Re: What are optimal numbers for beginning group?
From: Tree Bressen (treeic.org)
Date: Fri, 18 Aug 2006 22:43:32 -0700 (PDT)
Hi,

Nikki wrote:
Hi, We are just forming our group and are wondering how many people are too
much for a process workshop and a design workshop?  What have been other
groups experiences as you form in terms of numbers of members?  Is it better
to have a smaller early group or not.  Our project hopes to have 30
households when complete.  Would that be too many people to design a common
house?

Jenny wrote:
We plan to have an all-day group formation workshop, facilitated by a talented trainer (Eris Weaver). We have limited the workshop to 25 participants, with the idea that too many people can't get to know each other. We thought that at the end of the workshop, we'd see how may people wanted to become members. One of our next steps is to have a design workshop with Chuck Durrett. Now that we have a real project, we've got a lot of interest, and a waiting list.

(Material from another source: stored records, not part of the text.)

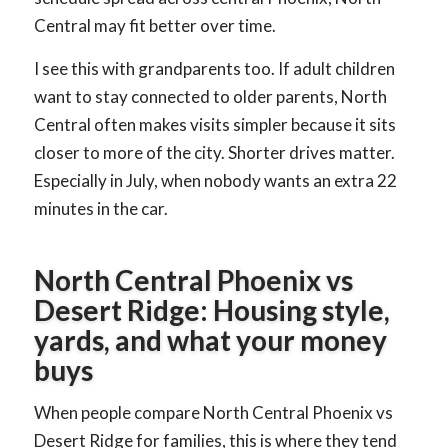
Central may fit better over time.
I see this with grandparents too. If adult children
want to stay connected to older parents, North
Central often makes visits simpler because it sits
closer to more of the city. Shorter drives matter.
Especially in July, when nobody wants an extra 22
minutes in the car.
North Central Phoenix vs
Desert Ridge: Housing style,
yards, and what your money
buys
When people compare North Central Phoenix vs
Desert Ridge for families, this is where they tend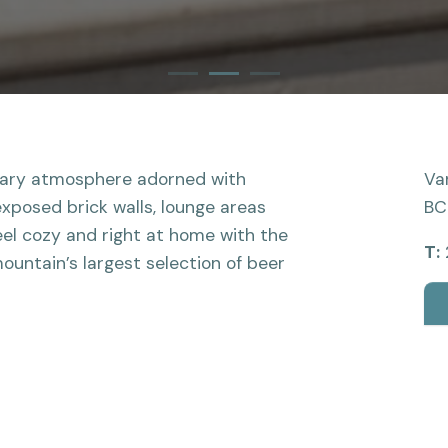
1
2
Current Item
3
rary atmosphere adorned with
Va
exposed brick walls, lounge areas
BC
el cozy and right at home with the
T:
ountain’s largest selection of beer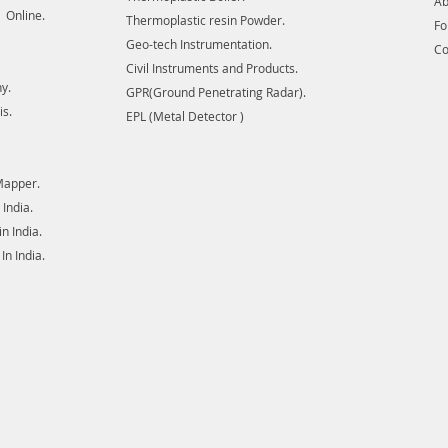
Ab
 Online.
Thermoplastic resin Powder.
F
Geo-tech Instrumentation.
Co
Civil Instruments and Products.
y.
GPR(Ground Penetrating Radar).
is.
EPL (Metal Detector )
Mapper.
India.
 India.
n India.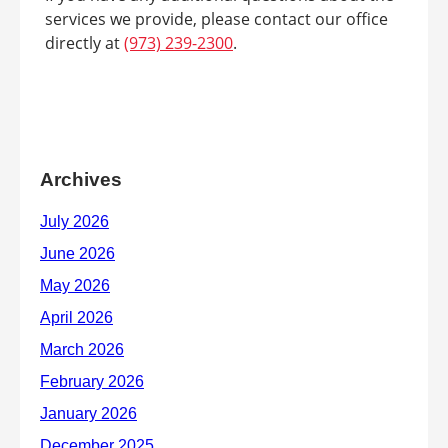
services we provide, please contact our office
directly at
(973) 239-2300
.
Archives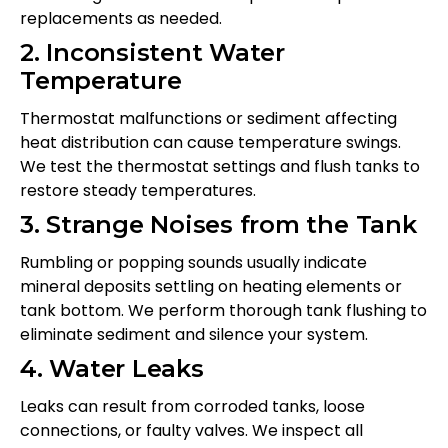
replacements as needed.
2. Inconsistent Water
Temperature
Thermostat malfunctions or sediment affecting
heat distribution can cause temperature swings.
We test the thermostat settings and flush tanks to
restore steady temperatures.
3. Strange Noises from the Tank
Rumbling or popping sounds usually indicate
mineral deposits settling on heating elements or
tank bottom. We perform thorough tank flushing to
eliminate sediment and silence your system.
4. Water Leaks
Leaks can result from corroded tanks, loose
connections, or faulty valves. We inspect all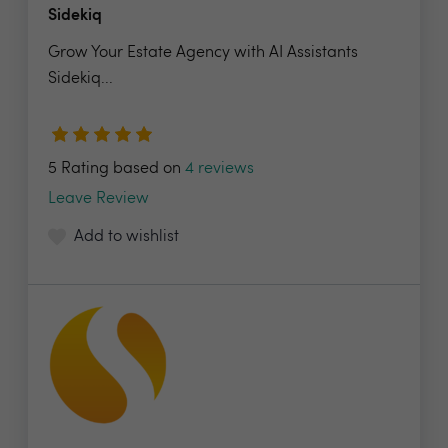
Sidekiq
Grow Your Estate Agency with AI Assistants
Sidekiq...
5 Rating based on
4 reviews
Leave Review
Add to wishlist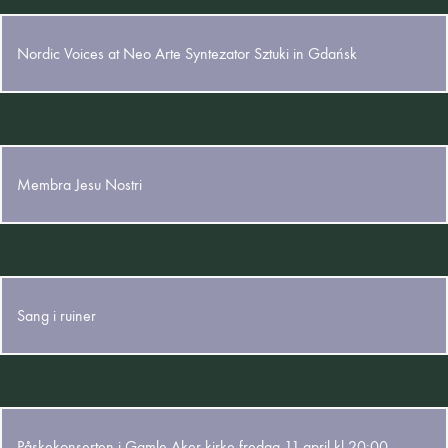
26. October 2025
Nordic Voices at Neo Arte Syntezator Sztuki in Gdańsk
28. May 2025
Membra Jesu Nostri
12. May 2025
Sang i ruiner
5. March 2025
Påskekonserten i Gamle Aker kirke fredag 11.april kl 20:00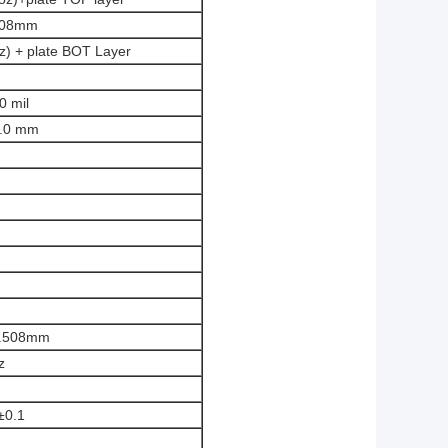
.508mm
oz) + plate BOT Layer
0 mil
1.0 mm
0.508mm
z
±0.1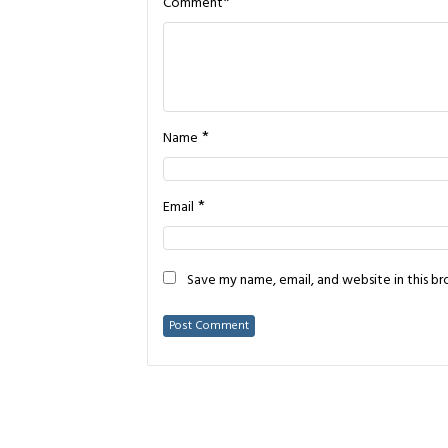
*
Comment
*
Name
*
Email
Save my name, email, and website in this b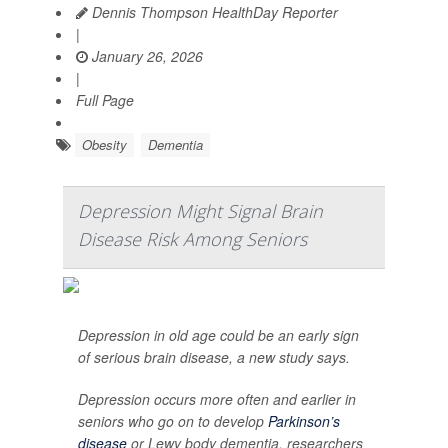
Dennis Thompson HealthDay Reporter
|
January 26, 2026
|
Full Page
Obesity
Dementia
Depression Might Signal Brain
Disease Risk Among Seniors
Depression in old age could be an early sign
of serious brain disease, a new study says.
Depression occurs more often and earlier in
seniors who go on to develop
Parkinson’s
disease
or Lewy body dementia, researchers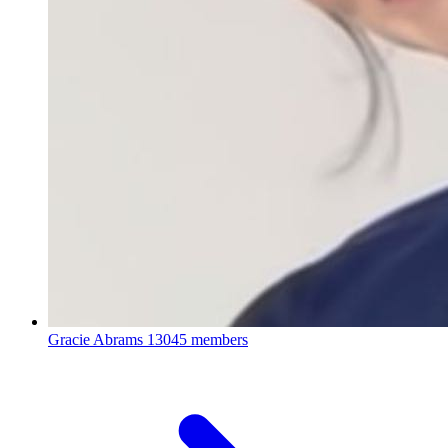
Gracie Abrams
13045 members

On the one hand, we don't want to keep people out of the design workshop if they're qualified to buy, pay the initial money, etc. There is some feeling that the design workshop will bring the community together and therefore, the greater the number of future members participating, the better the cohesion of the group will be.

On the other hand, there's concern that too many people (could be as many as 40 adults, since there will be 26 - 30 homes) would be too many for a good design workshop. There's also some thought that, in order for the group to gel, it should grow more slowly, and not go from 3 to 30 households in one month. If we invited more people to the design workshop, we would have a second group formation/process/facilitation workshop first, so that everyone at the design workshop would have been to one or both of those.

I don't have a firm answer on what rate to grow your group at, but i will say that i think you can have a good community-building workshop with 40 adults, if it's designed well (including small group break-outs and so on). And even moreso with process skills training; the trainings i do for 40 people aren't that different in substance from the trainings i do for 25, though they might feel a little less homey. As for the design workshop, i recommend asking Chuck what his take is on how many participants he can handle.

There are some things that are really important that can get hard to get agreement on once the group grows large. On that i will repeat something i recommended on this list a few months ago:

(1) Decide within your first few meetings that EVERYONE will be expected to help cook common meals, and make sure every new person that joins your forming group is aware of this expectation.

(2) Expect and invite people to contribute to the work of the group as early as possible. Make it clear that once someone has attended three meetings or whatever, it's time to get involved on a committee, or helping organize social outings, or something else that clearly adds to the life of the group.